East boys track wins SPC
Published 12:00 am Saturday, May 3, 2014
GRANITE QUARRY — South Piedmont Conference Coach of the Year Jason Barnes condensed his role in East Rowan’s SPC championship effort on Friday to just two words.
“I just tell the kids, ‘Go fast!’” Barnes said with a laugh. “I’ve got some great assistants with a lot of knowledge and experience. I learn from them and listen to them.”
East’s assistants include distance-coaching legend Rick Roseman, and the Mustangs’ triumph was staff-effort and team-effort stuff at its finest.
East didn’t have any individual MVPs — Carson’s MyQuon Stout (field), West Rowan’s Raykwon Torrence (sprints) and Northwest Cabarrus’ Gil Gilreath (distance) took those honors — but East had depth and determination on it home track.
“We won all the relays,” Barnes said. “When you do that, it means you’ve got good athletes all across the board.”
East scored 167 points to easily outdistance West (108.5), Carson (102.5), Northwest (79.5) and Hickory Ridge (51) in the nine-team meet. And as Barnes said, East had it going on across the board.
East’s Joshua Moses, a 6-foot-3, 195-pound linebacker, ended the day with an impressive sprint to the tape to nip West’s Tyler Kennedy in the 4×400.
“No vacations for us,” Moses said. “We work hard at track, spent a lot of time every single da working on our timing for the relays, and we knew were going to win.”
Northwest’s Armon Dooley flew to victories in the 100 and 200, edging East’s Josh Little in both races, but Little was undaunted. He joined Moses, Donte Means and Calvin Edwards for wins in the 4×100 and 4×200.
“We don’t have the fastest individuals,” Little said. “But working together, we’ve got the fastest squad.”
The most compelling races came in the 800 and 1600 where East standout Conor Honeycutt and Northwest phenom Gilreath squared off, with Carson youngster Zachary Marchinko chasing them.
“I know Conor from cross country, but this was the first time we’ve raced on a track,” Gilreath said.
They drove each other to personal bests. In the 1600, Mars Hill signee Gilreath ran 4:29, with Honeycutt breathing down his neck at 4:31.
The 800 that followed was even more intense, and Gilreath and Honeycutt had fans standing and stomping as they dueled down the stretch. It was so tight, Honeycutt made a dive at the tape and went tumbling head over heels to the track.
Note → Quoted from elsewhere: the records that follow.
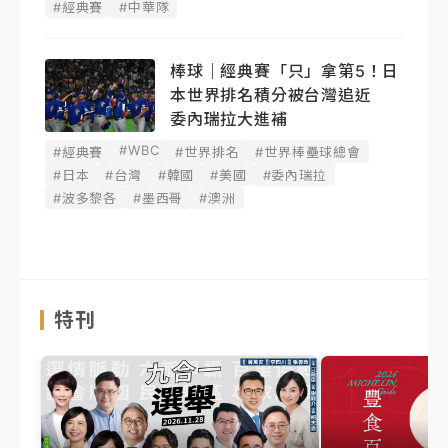
#經典賽
#中華隊
棒球｜經典賽「只」拿第5！日
本世界排名積分被台灣追近
委內瑞拉大進補
#WBC
#經典賽
#世界排名
#世界棒壘球總會
#日本
#台灣
#韓國
#美國
#委內瑞拉
#波多黎各
#墨西哥
#澳洲
特刊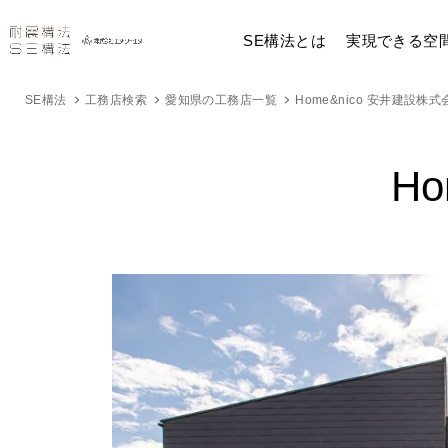
SE構法とは
実現できる空
SE構法
工務店検索
愛知県の工務店一覧
Home&nico 安井建設株式
H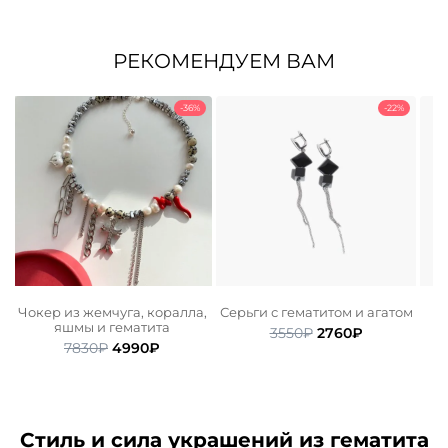
РЕКОМЕНДУЕМ ВАМ
-36%
-22%
Чокер из жемчуга, коралла,
Серьги с гематитом и агатом
С
яшмы и гематита
ьная
ая
Первоначальная
Текущая
3550
₽
2760
₽
Первоначальная
Текущая
7830
₽
4990
₽
цена
цена:
цена
цена:
.
составляла
2760₽.
составляла
4990₽.
3550₽.
7830₽.
Стиль и сила украшений из гематита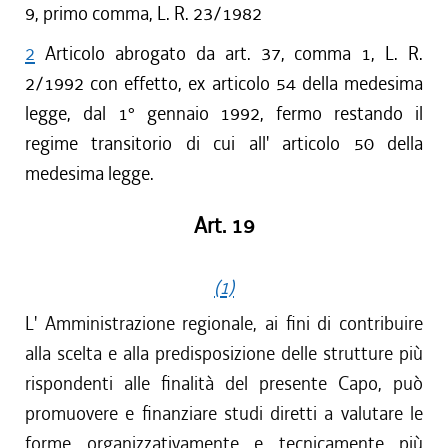
9, primo comma, L. R. 23/1982
2
Articolo abrogato da art. 37, comma 1, L. R.
2/1992 con effetto, ex articolo 54 della medesima
legge, dal 1° gennaio 1992, fermo restando il
regime transitorio di cui all' articolo 50 della
medesima legge.
Art. 19
(1)
L' Amministrazione regionale, ai fini di contribuire
alla scelta e alla predisposizione delle strutture più
rispondenti alle finalità del presente Capo, può
promuovere e finanziare studi diretti a valutare le
forme organizzativamente e tecnicamente più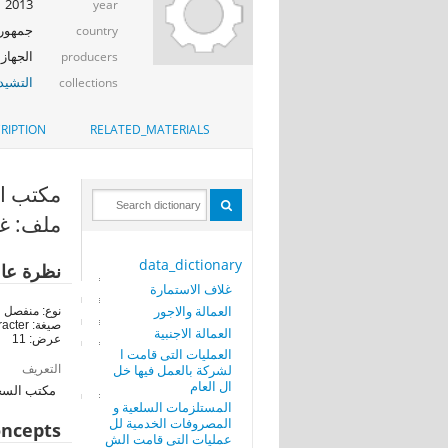
2013
year
جمهوري
country
الجهاز 
producers
التشيد_
collections
RIPTION
RELATED_MATERIALS
مكتب السجل ا
ملف: غل
data_dictionary
نظرة عا
غلاف الاستمارة
العمالة والاجور
نوع: منفصل
صيغة: character
العمالة الاجنبية
عرض: 11
العمليات التى قامت ا
التعريف
لشركة بالعمل فيها خل
ال العام
مكتب السج
المستلزمات السلعية و
المصروفات الخدمية لل
ncepts
عمليات التى قامت الش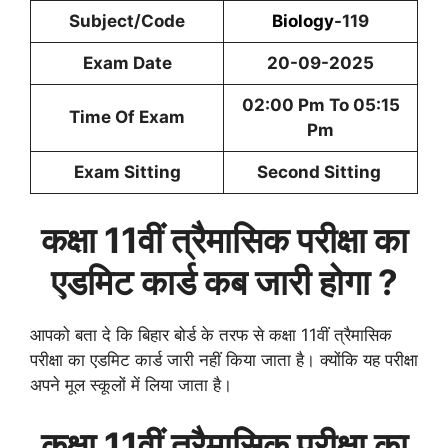
Subject/Code
Biology
-119
Exam Date
20-09-2025
02:00 Pm To 05:15
Time Of Exam
Pm
Exam Sitting
Second Sitting
कक्षा 11वीं त्रैमासिक परीक्षा का
एडमिट कार्ड कब जारी होगा ?
आपको बता दे कि बिहार बोर्ड के तरफ से कक्षा 11वीं त्रैमासिक
परीक्षा का एडमिट कार्ड जारी नहीं किया जाता है। क्योंकि यह परीक्षा
अपने मूल स्कूलों में लिया जाता है।
कक्षा 11वीं त्रैमासिक परीक्षा का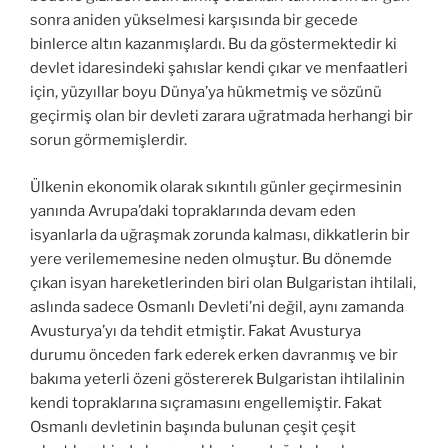
sonra aniden yükselmesi karşısında bir gecede
binlerce altın kazanmışlardı. Bu da göstermektedir ki
devlet idaresindeki şahıslar kendi çıkar ve menfaatleri
için, yüzyıllar boyu Dünya’ya hükmetmiş ve sözünü
geçirmiş olan bir devleti zarara uğratmada herhangi bir
sorun görmemişlerdir.
Ülkenin ekonomik olarak sıkıntılı günler geçirmesinin
yanında Avrupa’daki topraklarında devam eden
isyanlarla da uğraşmak zorunda kalması, dikkatlerin bir
yere verilememesine neden olmuştur. Bu dönemde
çıkan isyan hareketlerinden biri olan Bulgaristan ihtilali,
aslında sadece Osmanlı Devleti’ni değil, aynı zamanda
Avusturya’yı da tehdit etmiştir. Fakat Avusturya
durumu önceden fark ederek erken davranmış ve bir
bakıma yeterli özeni göstererek Bulgaristan ihtilalinin
kendi topraklarına sıçramasını engellemiştir. Fakat
Osmanlı devletinin başında bulunan çeşit çeşit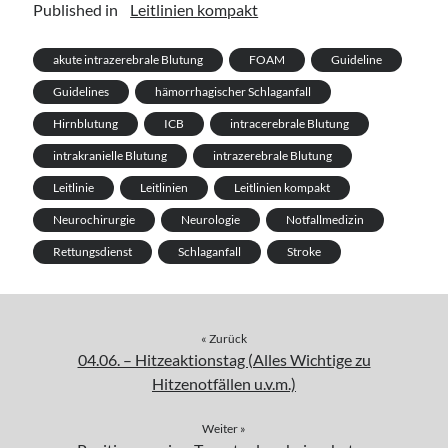
Published in
Leitlinien kompakt
akute intrazerebrale Blutung
FOAM
Guideline
Guidelines
hämorrhagischer Schlaganfall
Hirnblutung
ICB
intracerebrale Blutung
intrakranielle Blutung
intrazerebrale Blutung
Leitlinie
Leitlinien
Leitlinien kompakt
Neurochirurgie
Neurologie
Notfallmedizin
Rettungsdienst
Schlaganfall
Stroke
« Zurück
04.06. – Hitzeaktionstag (Alles Wichtige zu
Hitzenotfällen u.v.m.)
Weiter »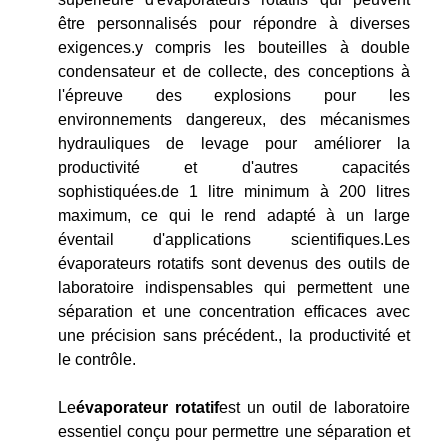
être personnalisés pour répondre à diverses
exigences.y compris les bouteilles à double
condensateur et de collecte, des conceptions à
l'épreuve des explosions pour les
environnements dangereux, des mécanismes
hydrauliques de levage pour améliorer la
productivité et d'autres capacités
sophistiquées.de 1 litre minimum à 200 litres
maximum, ce qui le rend adapté à un large
éventail d'applications scientifiques.Les
évaporateurs rotatifs sont devenus des outils de
laboratoire indispensables qui permettent une
séparation et une concentration efficaces avec
une précision sans précédent., la productivité et
le contrôle.
Le
évaporateur rotatif
est un outil de laboratoire
essentiel conçu pour permettre une séparation et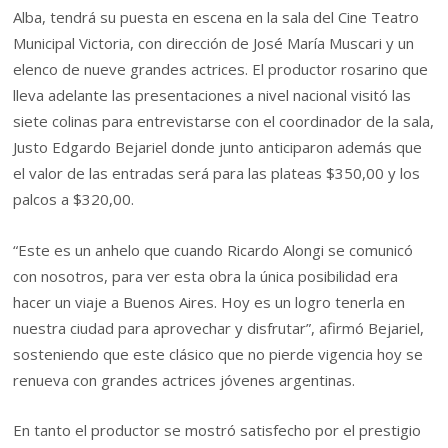
Alba, tendrá su puesta en escena en la sala del Cine Teatro
Municipal Victoria, con dirección de José María Muscari y un
elenco de nueve grandes actrices. El productor rosarino que
lleva adelante las presentaciones a nivel nacional visitó las
siete colinas para entrevistarse con el coordinador de la sala,
Justo Edgardo Bejariel donde junto anticiparon además que
el valor de las entradas será para las plateas $350,00 y los
palcos a $320,00.
“Este es un anhelo que cuando Ricardo Alongi se comunicó
con nosotros, para ver esta obra la única posibilidad era
hacer un viaje a Buenos Aires. Hoy es un logro tenerla en
nuestra ciudad para aprovechar y disfrutar”, afirmó Bejariel,
sosteniendo que este clásico que no pierde vigencia hoy se
renueva con grandes actrices jóvenes argentinas.
En tanto el productor se mostró satisfecho por el prestigio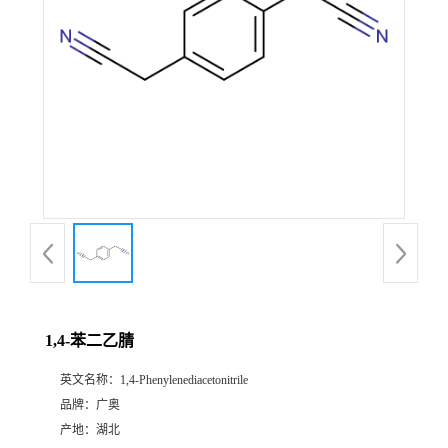
1,4-苯二乙腈
英文名称：
1,4-Phenylenediacetonitrile
品牌：
广奥
产地：
湖北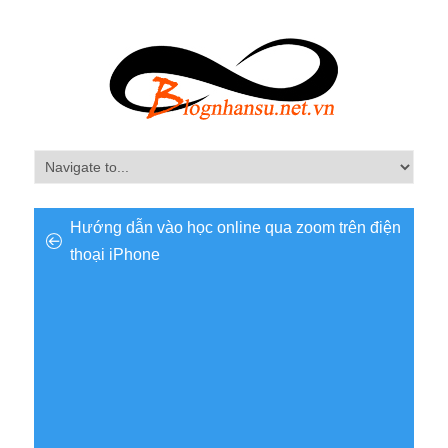
Hướng dẫn vào học online qua zoom trên điện
thoại iPhone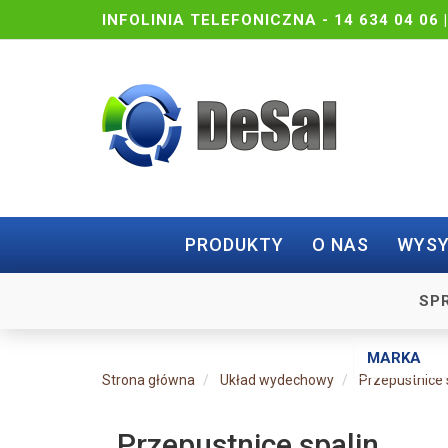
INFOLINIA TELEFONICZNA -
14 634 04 06 
PRODUKTY
O NAS
WYSY
SP
Strona główna
Układ wydechowy
Przepustnice 
Przepustnice spalin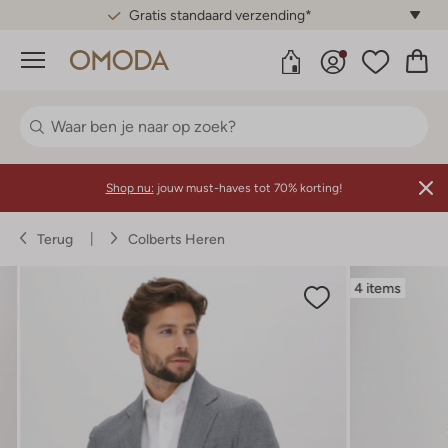
Gratis standaard verzending*
Menu
Shop nu:
jouw must-haves tot 70% korting!
Terug
Colberts Heren
4 items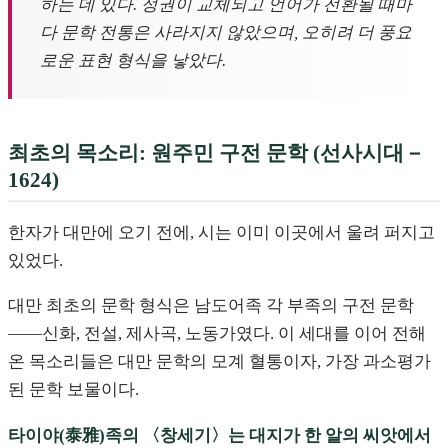
하는 데 있다. 정권이 교체되고 언어가 전환될 때마
다 문학 전통은 사라지지 않았으며, 오히려 더 풍요
로운 표현 형식을 낳았다.
최초의 목소리: 원주민 구전 문학 (선사시대－
1624)
한자가 대만에 오기 전에, 시는 이미 이곳에서 울려 퍼지고
있었다.
대만 최초의 문학 형식은 남도어족 각 부족의 구전 문학
——신화, 전설, 제사곡, 노동가였다. 이 세대를 이어 전해
온 목소리들은 대만 문학의 모계 혈통이자, 가장 과소평가
된 문학 보물이다.
타이야(泰雅)족의 〈창세기〉는 대지가 한 알의 씨앗에서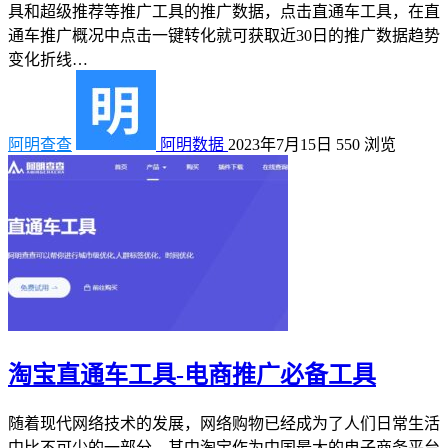
具和超级推荐等推广工具的推广数据，点击直通车工具，在直
通车推广概况中点击一键转化就可获取近30日的推广数据趋势
变化折线…
阿明查查
阿明数据
2023年7月15日
550
浏览
淘宝直通车工具-电商推广必备工具
随着现代网络技术的发展，网络购物已经成为了人们日常生活
中比不可少的一部分，其中淘宝作为中国最大的电子商务平台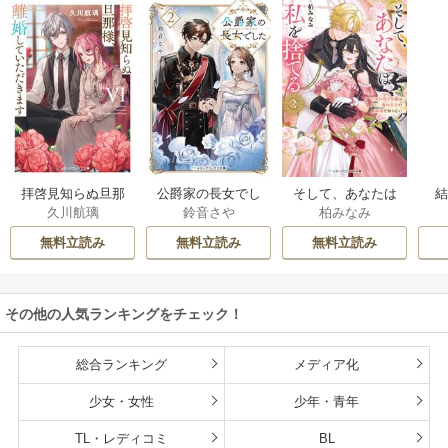
拝啓見知らぬ旦那
公爵家の長女でし
そして、あなたは
久川航璃
鈴音さや
柏みなみ
様、離婚していた
た
私を捨てる
だきます
無料立読み
無料立読み
無料立読み
その他の人気ランキングをチェック！
総合ランキング
メディア化
少女・女性
少年・青年
TL・レディコミ
BL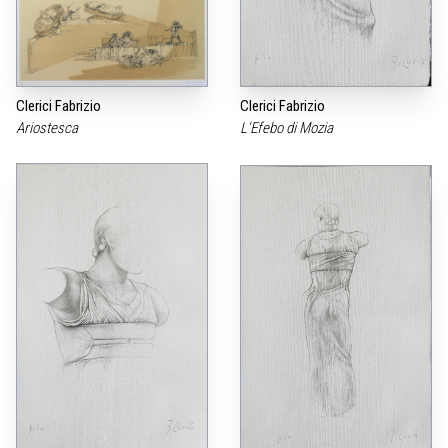
Clerici Fabrizio
Clerici Fabrizio
Ariostesca
L‘Efebo di Mozia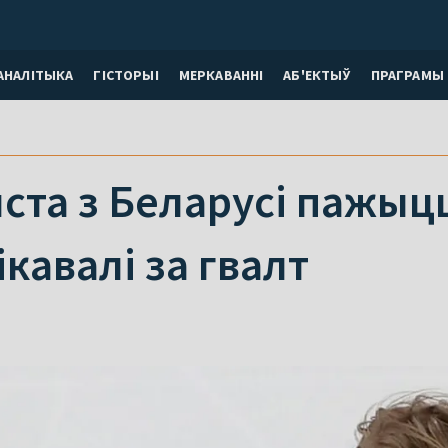
АНАЛІТЫКА
ГІСТОРЫІ
МЕРКАВАННI
АБ'ЕКТЫЎ
ПРАГРАМЫ
ста з Беларусі пажыц
кавалі за гвалт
“My last option was to dive,” Honeycutt said. “I was still in mid-roll when I heard the crowd kind of sigh, ‘Ohhhh.’ We pushed each othter to great times today.”
It was what would’ve been called a photo finish a while back. Gilreath won in 2:00.01; Honeycutt’s clocking was 2:00.10.
“That kid from Northwest is something special,” Barnes said. “But Conor ran right with him.”
When Honeycutt took his spill in the 800, it was Gilreath who extended a hand and pulled him back to his feet, and Honeycut patted Gilreath on the back. Great competitors and great sportsmaship.
Gilreath also won the 3200, with Marchinko second.
“I didn’t win any events,” Marchinko said. “But I very happy with the times I ran.”
While East is deep, Carson and West both have a handful of elite athletes.
“We don’t have quantity, but we’ve got quality,” summed up Carson assistant Jason Stanley.
Carson’s Stout and Tre Williams went 1-2 in the shot and Stout blew away the field with a throw of 176 feet, 6 inches in the discus. Carson also had winners in Nick Cox in the 400 and Andrew Hower in the high jump. Hower, who has jumped 6-6, won with fewest misses at the relatively modest height of 6 feet.
“It was ugly,” Carson coach Robert Marchinko said. “But he won.”
West’s Torrence won the 100 hurdles (15.71) and 300 hurdles (41.20) to earn his sprint MVP award. He tacked those golds on to his soaring victory in the long jump on Thursday.
“I didn’t worry about the guys I was running against,” Torrence said. “I just ran my race. I just worried about me and what I needed to do for my team.”
West’s Chris Patterson took the triple jump, soaring 47 feet, 5 inches on his initial effort.
“I knew I had to get it done on my first jump,” Patterson said. “I was competing in relays today and I knew that was going to take a lot out of my legs.”
East also won an event it’s traditionally strong in, as Marshall Shank spearheaded a 1-2-3 sweep in the pole vault by clearing 13-6. Shank didn’t clear a height in the county meet, but he bounced back strong.
“I know I can do better,” said Shank, who had a personal-best 14-6 last week. “But I was prepared mentally to come back and do well in this meet.”
Almost all the Mustangs performed.
“We had lot of gutsy performances,” Barnes said. “Like our kids in the discus (where East finished 4-5-6). No, they didn’t win, but they gave us valuable points we didn’t anticipate.”